Mission Accomplished
Yesterday at the press conference, President Bush told a cheap, casual lie when he denied that "his people" were responsible for the notorious "Mission Accomplished" banner on the USS Abraham Lincoln. This is the kind of thing that the mother hens of the press, goaded on by RNC talking points, skewered Al Gore about in the 2000 campaign, though most of Gore's "fabrications" turned out to be nothing of the sort. Bush will probably get a free pass because there are bigger and more important lies that need to be sorted out, and this matter of passing the buck for what has become an increasingly embarassing incident on to our men and women in uniform is simply tasteless, not criminal.

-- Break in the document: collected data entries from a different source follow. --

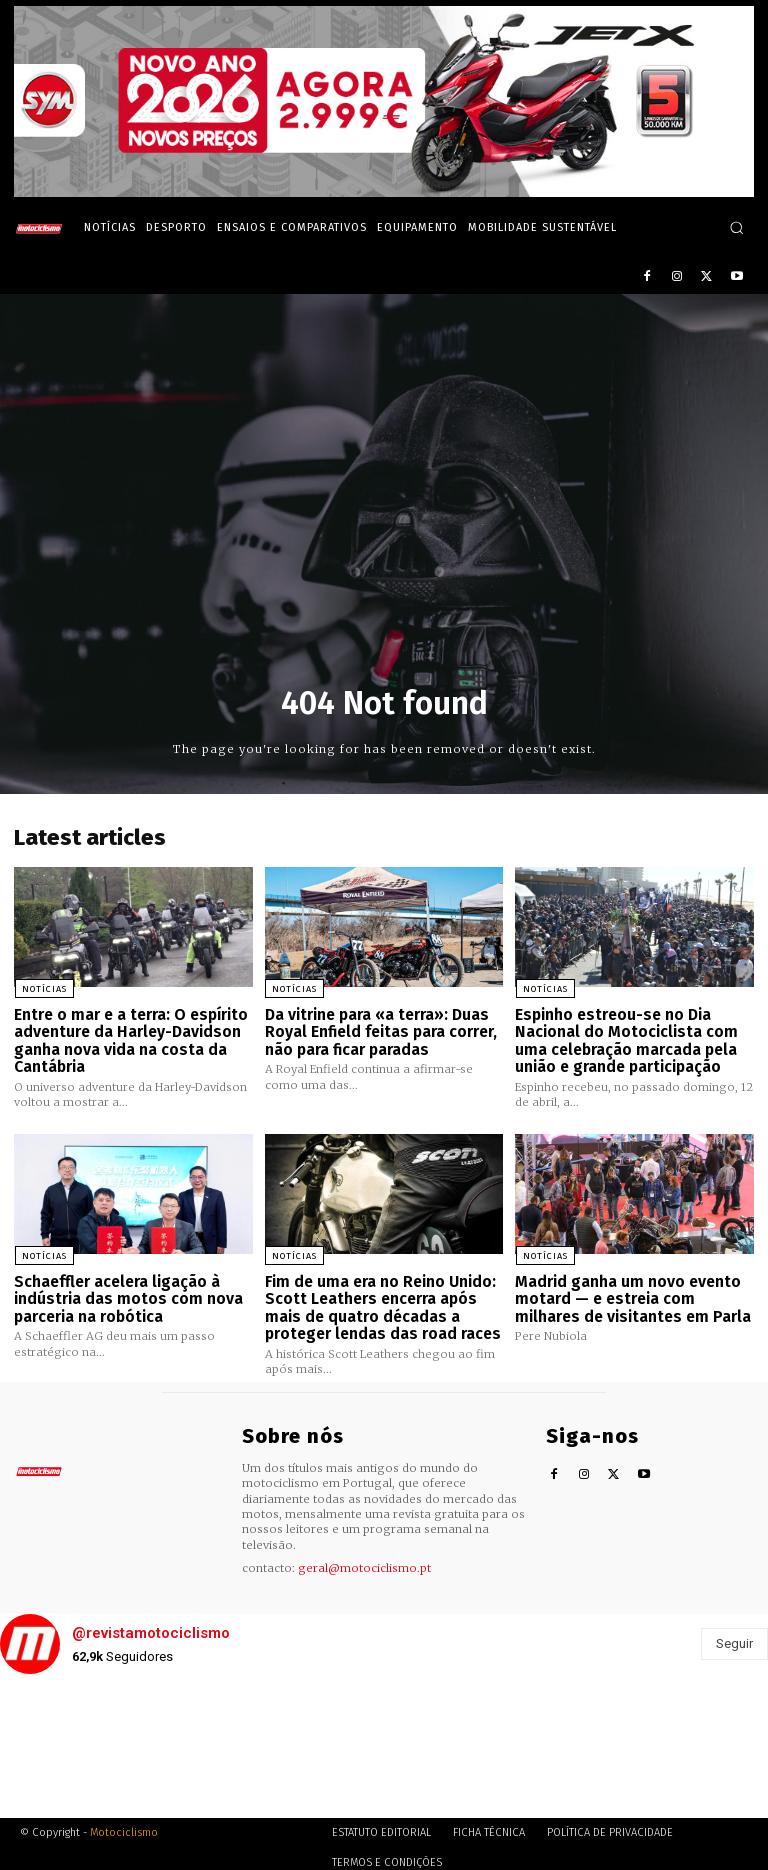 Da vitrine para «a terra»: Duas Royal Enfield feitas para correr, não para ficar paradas (379, 1029)
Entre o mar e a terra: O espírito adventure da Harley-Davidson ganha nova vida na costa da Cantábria (129, 1038)
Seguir (734, 1635)
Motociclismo (124, 1824)
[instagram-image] (64, 1746)
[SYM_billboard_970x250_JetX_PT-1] (384, 192)
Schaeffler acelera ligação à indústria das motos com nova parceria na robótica (124, 1293)
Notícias (43, 988)
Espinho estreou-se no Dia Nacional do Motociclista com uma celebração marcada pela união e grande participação (623, 1038)
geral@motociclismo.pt (364, 1560)
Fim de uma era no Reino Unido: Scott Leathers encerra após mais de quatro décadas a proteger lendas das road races (379, 1302)
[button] (736, 227)
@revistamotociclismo (151, 1625)
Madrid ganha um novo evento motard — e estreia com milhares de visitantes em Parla (628, 1293)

However, the always-ascerbic Steve Gilliard offers another interpretation. Since it's hard to link to individual items on Steve's page, let me quote the relevant graph:
But why lie? Because he's a dry drunk and he lies about anything when pressed. His life is a series of lies. He cannot accept responsibility for anything. Any problem is someone else's fault. Never his. So instead of accepting that he did something which didn't work, he'll blame the innocent and expect them to remain silent. Which I seriously doubt will happen in this case. Lies are lies and with Bush, they keep mounting up. [emphasis added]
This is the kind of swipe that, pre-Clinton, would seem like a gratuitous personal attack. But since we had a President impeached due largely to perceived personal character issues, I think the country has a right to analyze Bush's particularly-rigid brand of macho responsibility denial in this way. It may end up explaining a lot.